また,本願商標と引用商標とは,ともに「クラックス」の称呼及び「核心,難問」の観念を生じるものであるから,両者は,その称呼及び観念において共通するものである。
そうすると,本願商標と引用商標とは,外観において近似した印象を与え,かつ,称呼及び観念を同一にするものであるから,両者は,類似の商標というべきである。
(4)本願商標の指定商品と引用商標の指定商品の類否について
本願商標の指定商品と引用商標の指定商品は,それぞれ,前記1及び前記2のとおりであるところ,本願商標の指定商品「チューブ・吸口を備えた装着型水分補給容器並びにその部品及び付属品,装着型水分補給容器用の吸口並びにその部品及び付属品,装着型水分補給容器用のチューブ並びにその部品及び付属品」と,引用商標の指定商品中の「水筒」及び「保温保冷機能を備えた水筒」との類否関係について検討する。
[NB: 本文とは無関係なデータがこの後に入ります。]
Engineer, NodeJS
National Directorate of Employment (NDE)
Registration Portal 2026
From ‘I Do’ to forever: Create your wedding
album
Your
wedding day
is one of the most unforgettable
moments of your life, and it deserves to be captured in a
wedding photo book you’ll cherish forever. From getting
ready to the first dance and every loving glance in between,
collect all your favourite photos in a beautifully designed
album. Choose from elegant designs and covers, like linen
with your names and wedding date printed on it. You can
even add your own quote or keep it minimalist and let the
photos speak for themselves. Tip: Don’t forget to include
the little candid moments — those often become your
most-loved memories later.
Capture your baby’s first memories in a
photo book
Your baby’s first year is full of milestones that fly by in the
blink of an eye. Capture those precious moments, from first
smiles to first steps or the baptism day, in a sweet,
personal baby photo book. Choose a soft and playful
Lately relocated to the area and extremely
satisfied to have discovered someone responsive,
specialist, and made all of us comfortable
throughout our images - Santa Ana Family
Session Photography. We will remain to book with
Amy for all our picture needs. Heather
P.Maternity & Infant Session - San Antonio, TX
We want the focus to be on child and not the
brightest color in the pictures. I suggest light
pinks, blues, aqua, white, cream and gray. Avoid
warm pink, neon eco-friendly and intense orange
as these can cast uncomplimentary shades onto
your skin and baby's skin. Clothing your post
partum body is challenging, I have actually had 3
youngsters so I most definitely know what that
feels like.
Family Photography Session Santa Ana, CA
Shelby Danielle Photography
当審における請求人の主張及び提出された証拠(原審における平成28年11月11日付け上申書及び当審における同29年5月15日付け手続補足書)によれば,本願商標の指定商品は,ポリウレタンやシリコーン等の柔らかい素材からなる平坦な袋状の液体用容器と,チューブ及び吸口から構成され,専用のバックパック等に収納させることにより,身体に装着可能な水分補給用の商品である(第16号証,第22号証,第23号証)。該商品は,主にアウトドア専門店やミリタリーショップ等において販売され(第16号証,第24号証〜第28号証),また,手を使わずに,吸口を噛むだけで水分補給ができることから,主にサイクリングやマラソン等のアウトドアスポーツや,軍事・訓練・高所作業等の場面において用いられるものである(第17号証〜第21号証)。
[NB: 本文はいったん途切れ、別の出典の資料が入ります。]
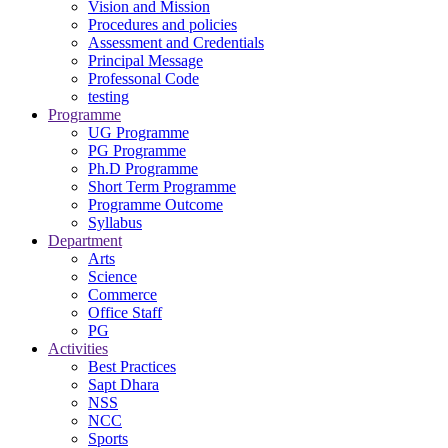
Vision and Mission
Procedures and policies
Assessment and Credentials
Principal Message
Professonal Code
testing
Programme
UG Programme
PG Programme
Ph.D Programme
Short Term Programme
Programme Outcome
Syllabus
Department
Arts
Science
Commerce
Office Staff
PG
Activities
Best Practices
Sapt Dhara
NSS
NCC
Sports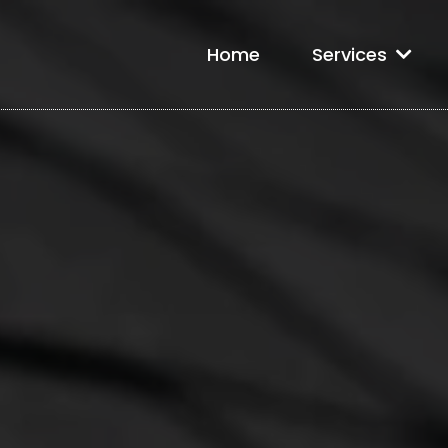
Home
Services
e Roofing in 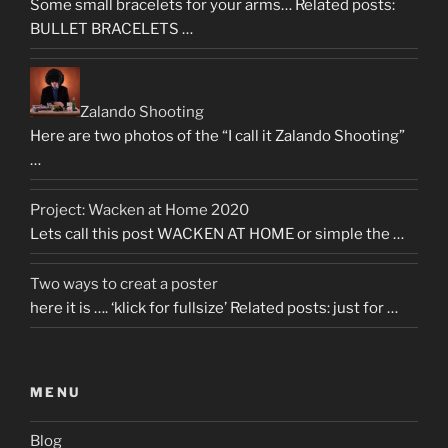
Some small bracelets for your arms… Related posts:
BULLET BRACELETS …
Zalando Shooting
Here are two photos of the “I call it Zalando Shooting”
…
Project: Wacken at Home 2020
Lets call this post WACKEN AT HOME or simple the …
Two ways to creat a poster
here it is …. ‘klick for fullsize’ Related posts: just for …
MENU
Blog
他方,引用商標の指定商品中「水筒」及び「保温保冷機能を備えた水筒」は,一般に,プラスチックやステンレス等の硬い素材からなる(第15号証),飲料水等を常温又は保温・保冷して持ち歩けるようにした容器であり,該商品は,一般小売店やホームセンター等において広く販売され,また,飲料水等を容器からカップ等に注いで飲む,又は容器を手に持って直に飲むことで水分補給ができるから,日常生活において一般に用いられるものである。
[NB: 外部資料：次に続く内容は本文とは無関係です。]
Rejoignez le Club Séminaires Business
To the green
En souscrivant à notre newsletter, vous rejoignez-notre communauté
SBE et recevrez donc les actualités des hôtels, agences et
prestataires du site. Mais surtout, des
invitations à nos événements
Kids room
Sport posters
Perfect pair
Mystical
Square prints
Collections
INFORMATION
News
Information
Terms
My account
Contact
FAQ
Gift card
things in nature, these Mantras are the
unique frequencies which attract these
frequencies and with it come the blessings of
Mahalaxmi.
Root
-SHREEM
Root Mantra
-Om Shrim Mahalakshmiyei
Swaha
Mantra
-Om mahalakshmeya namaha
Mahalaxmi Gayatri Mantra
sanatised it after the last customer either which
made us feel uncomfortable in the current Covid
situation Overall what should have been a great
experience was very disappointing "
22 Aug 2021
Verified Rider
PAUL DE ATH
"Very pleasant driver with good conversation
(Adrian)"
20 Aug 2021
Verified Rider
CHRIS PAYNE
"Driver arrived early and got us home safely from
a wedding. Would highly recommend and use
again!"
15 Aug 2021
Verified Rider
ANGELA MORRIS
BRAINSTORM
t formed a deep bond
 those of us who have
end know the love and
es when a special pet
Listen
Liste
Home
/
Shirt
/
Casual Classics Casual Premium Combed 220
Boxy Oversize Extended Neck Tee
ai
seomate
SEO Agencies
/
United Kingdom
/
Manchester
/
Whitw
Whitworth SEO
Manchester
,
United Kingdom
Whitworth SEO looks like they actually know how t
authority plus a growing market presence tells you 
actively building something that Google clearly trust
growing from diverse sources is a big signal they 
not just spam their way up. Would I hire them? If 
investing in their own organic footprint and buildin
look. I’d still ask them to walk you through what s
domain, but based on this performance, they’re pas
そうすると,「チューブ・吸口を備えた装着型水分補給容器並びにその部品及び付属品,装着型水分補給容器用の吸口並びにその部品及び付属品,装着型水分補給容器用のチューブ並びにその部品及び付属品」と「水筒」及び「保温保冷機能を備えた水筒」とは,その原材料,機能(品質),販売場所が明らかに相違するものであり,また,使用される場面も大きく異なるから,需要者の範囲も一致するとはいえない。
してみれば,本願商標の指定商品と,引用商標の指定商品中の「水筒」及び「保温保冷機能を備えた水筒」とは,非類似の商品というべきものである。
また,本願商標の指定商品と,引用商標のその他の指定商品とは,明らかに類似しない商品といえるものである。
したがって,本願商標と引用商標とが類似の商標であったとしても,本願商標は,商標法第4条第1項第11号に該当しない。
(5)まとめ
以上のとおり,本願商標が引用商標と類似するとしても,本願商標の指定商品は,引用商標の指定商品と同一又は類似の商品に使用するものではないから,本願商標が商標法第4条第1項第11号に該当するとして本願を拒絶した原査定は,取消しを免れない。
その他,本願について拒絶の理由を発見しない。
よって,結論のとおり審決する。